PROBLEM TO WORK ON. Further down are entries; set down exactly and only the lines from the one with "permet à la" up to and including the one with "Глава 7. Часть 1", dropping each picture.

(Source data)
______

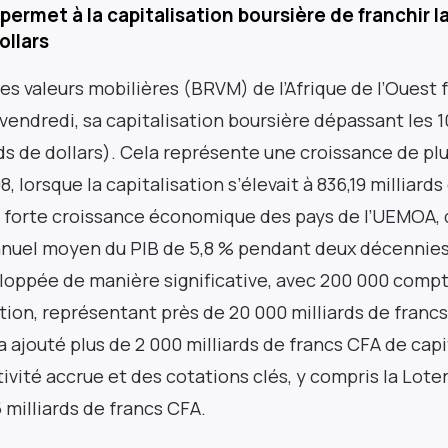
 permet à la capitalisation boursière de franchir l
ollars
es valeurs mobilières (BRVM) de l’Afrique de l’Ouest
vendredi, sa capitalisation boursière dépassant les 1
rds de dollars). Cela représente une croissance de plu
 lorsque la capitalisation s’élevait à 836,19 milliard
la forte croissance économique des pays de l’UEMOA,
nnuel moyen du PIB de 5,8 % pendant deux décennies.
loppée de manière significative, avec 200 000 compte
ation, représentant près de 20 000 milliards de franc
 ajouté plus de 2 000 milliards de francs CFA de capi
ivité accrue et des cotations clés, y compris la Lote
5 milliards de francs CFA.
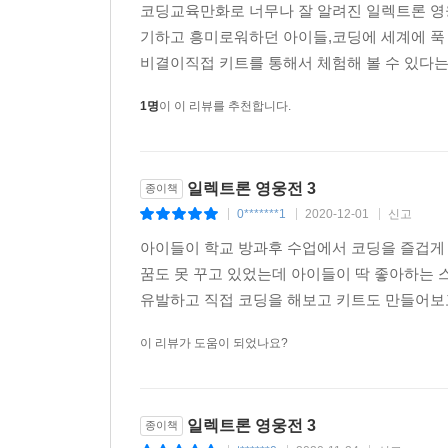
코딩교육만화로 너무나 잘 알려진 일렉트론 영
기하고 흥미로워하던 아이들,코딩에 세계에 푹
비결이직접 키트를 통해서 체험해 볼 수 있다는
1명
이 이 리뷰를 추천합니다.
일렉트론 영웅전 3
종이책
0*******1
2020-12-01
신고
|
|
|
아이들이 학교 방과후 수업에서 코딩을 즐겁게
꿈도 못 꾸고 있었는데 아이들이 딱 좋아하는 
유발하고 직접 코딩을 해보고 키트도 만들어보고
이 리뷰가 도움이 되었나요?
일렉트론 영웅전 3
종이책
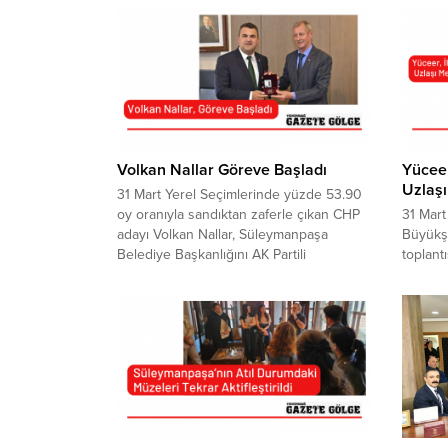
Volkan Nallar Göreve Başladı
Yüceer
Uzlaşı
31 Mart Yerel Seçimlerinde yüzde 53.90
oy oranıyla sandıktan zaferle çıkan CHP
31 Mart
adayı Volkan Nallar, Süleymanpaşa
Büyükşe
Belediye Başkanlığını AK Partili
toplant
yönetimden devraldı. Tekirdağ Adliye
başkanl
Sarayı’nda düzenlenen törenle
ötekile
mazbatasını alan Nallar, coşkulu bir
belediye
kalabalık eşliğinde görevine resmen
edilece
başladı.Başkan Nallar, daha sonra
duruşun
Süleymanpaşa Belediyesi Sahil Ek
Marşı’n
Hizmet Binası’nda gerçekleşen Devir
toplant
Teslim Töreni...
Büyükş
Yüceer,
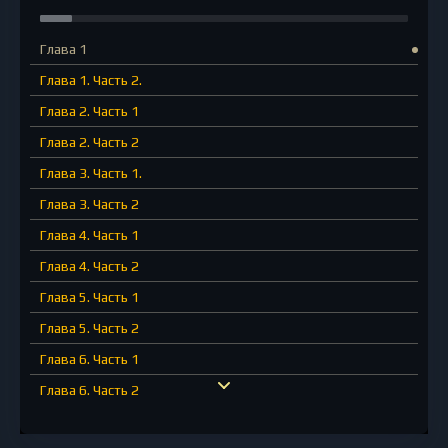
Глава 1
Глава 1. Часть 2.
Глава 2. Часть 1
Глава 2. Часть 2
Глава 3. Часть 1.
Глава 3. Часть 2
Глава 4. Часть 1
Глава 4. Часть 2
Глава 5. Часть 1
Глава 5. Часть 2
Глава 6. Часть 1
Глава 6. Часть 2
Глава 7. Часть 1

______

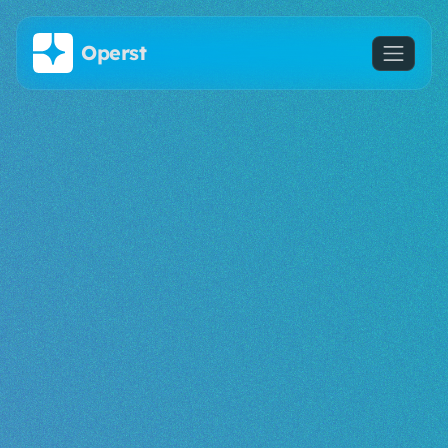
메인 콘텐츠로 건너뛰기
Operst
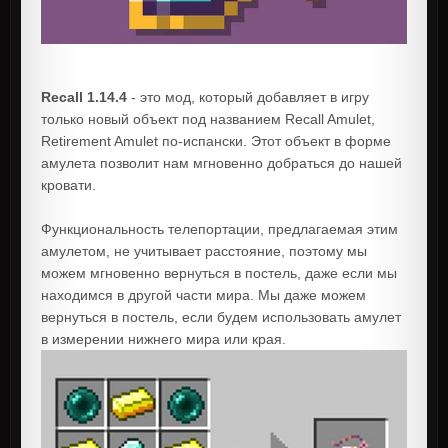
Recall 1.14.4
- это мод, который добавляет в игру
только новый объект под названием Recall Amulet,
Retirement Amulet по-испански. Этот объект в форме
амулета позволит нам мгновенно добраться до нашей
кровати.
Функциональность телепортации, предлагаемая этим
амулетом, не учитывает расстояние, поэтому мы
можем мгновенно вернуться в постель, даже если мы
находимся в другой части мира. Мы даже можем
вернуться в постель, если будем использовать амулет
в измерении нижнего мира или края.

______

RESULT.
 permet à la capitalisation boursière de franchir l
ollars
es valeurs mobilières (BRVM) de l’Afrique de l’Ouest
vendredi, sa capitalisation boursière dépassant les 1
rds de dollars). Cela représente une croissance de plu
 lorsque la capitalisation s’élevait à 836,19 milliard
la forte croissance économique des pays de l’UEMOA,
nnuel moyen du PIB de 5,8 % pendant deux décennies.
loppée de manière significative, avec 200 000 compte
ation, représentant près de 20 000 milliards de franc
 ajouté plus de 2 000 milliards de francs CFA de capi
ivité accrue et des cotations clés, y compris la Lote
5 milliards de francs CFA.
코딩교육만화로 너무나 잘 알려진 일렉트론 영
기하고 흥미로워하던 아이들,코딩에 세계에 푹
비결이직접 키트를 통해서 체험해 볼 수 있다는
1명
이 이 리뷰를 추천합니다.
일렉트론 영웅전 3
종이책
0*******1
2020-12-01
신고
|
|
|
아이들이 학교 방과후 수업에서 코딩을 즐겁게
꿈도 못 꾸고 있었는데 아이들이 딱 좋아하는 
유발하고 직접 코딩을 해보고 키트도 만들어보고
이 리뷰가 도움이 되었나요?
일렉트론 영웅전 3
종이책
Volkan Nallar Göreve Başladı
Yüceer
Uzlaşı
31 Mart Yerel Seçimlerinde yüzde 53.90
oy oranıyla sandıktan zaferle çıkan CHP
31 Mart
adayı Volkan Nallar, Süleymanpaşa
Büyükşe
Belediye Başkanlığını AK Partili
toplant
yönetimden devraldı. Tekirdağ Adliye
başkanl
Sarayı’nda düzenlenen törenle
ötekile
mazbatasını alan Nallar, coşkulu bir
belediye
kalabalık eşliğinde görevine resmen
edilece
başladı.Başkan Nallar, daha sonra
duruşun
Süleymanpaşa Belediyesi Sahil Ek
Marşı’n
Hizmet Binası’nda gerçekleşen Devir
toplant
Teslim Töreni...
Büyükş
Yüceer,
Глава 1
Глава 1. Часть 2.
Глава 2. Часть 1
Глава 2. Часть 2
Глава 3. Часть 1.
Глава 3. Часть 2
Глава 4. Часть 1
Глава 4. Часть 2
Глава 5. Часть 1
Глава 5. Часть 2
Глава 6. Часть 1
Глава 6. Часть 2
Глава 7. Часть 1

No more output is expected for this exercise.